問題描述
Array of Structs selalu lebih cepat daripada Structs of arrays? (Array of Structs are always faster than Structs of arrays?)
I was wondering if the data layout Structs of Arrays
(SoA) is always faster than an Array of Structs
(AoS) or Array of Pointers
(AoP) for problems with inputs that only fits in RAM
programmed in C/JAVA
.
Some days ago I was improving the performance of a Molecular Dynamic algorithm (in C), summarizing in this algorithm it is calculated the force interaction among particles based on their force and position.

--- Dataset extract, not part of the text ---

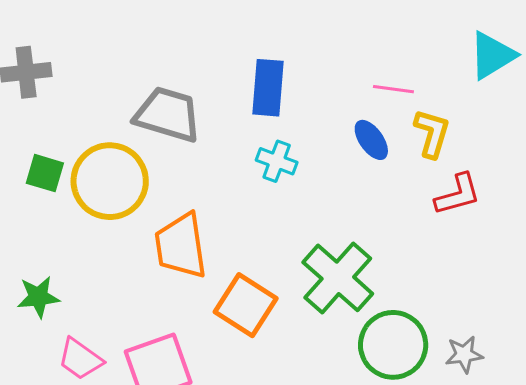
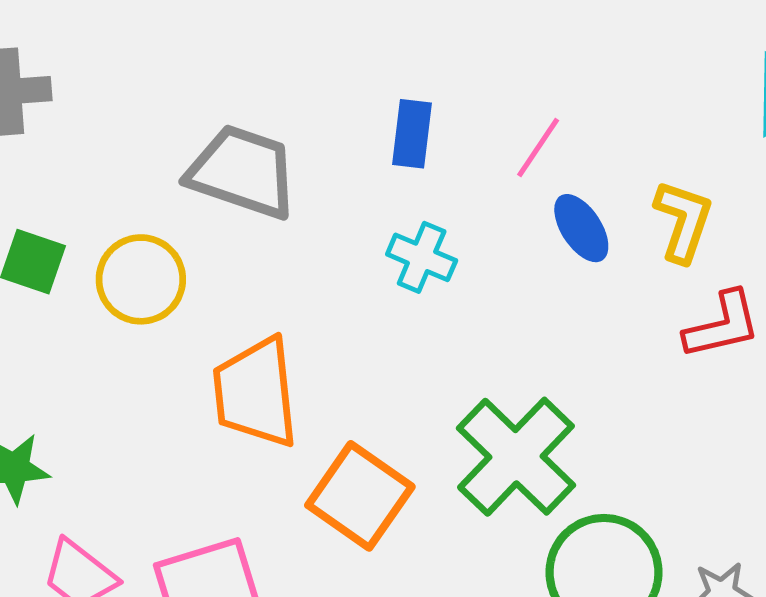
blue rectangle: (268, 88) -> (412, 134), size x0.7
pink line: (393, 89) -> (538, 148), moved, turned -66
yellow circle: (110, 181) -> (141, 279), size x0.7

Original the particles were represented by a struct containing 9 different doubles, 3 for particles forces (Fx,Fy,Fz) , 3 for positions and 3 for velocity. The algorithm had an array containing pointers to all the particles (AoP). I decided to change the layout from AoP to SoA to improve the cache use.
So, now I have a Struct with 9 array where each array stores forces, velocity and positions (x,y,z) of each particle. Each particle is accessed by it own array index.
I had a gain in performance (for an input that only fits in RAM) of about 1.9x, so I was wondering if typically changing from AoP or AoS to SoA it will always performance better, and if not in which types of algorithms this do not occurs.
‑‑‑‑‑
參考解法
方法 1:
Much depends of how useful all fields are. If you have a data structure where using one fields means you are likely to use all of them, then an array of struct is more efficient as it keeps together all the things you are likely to need.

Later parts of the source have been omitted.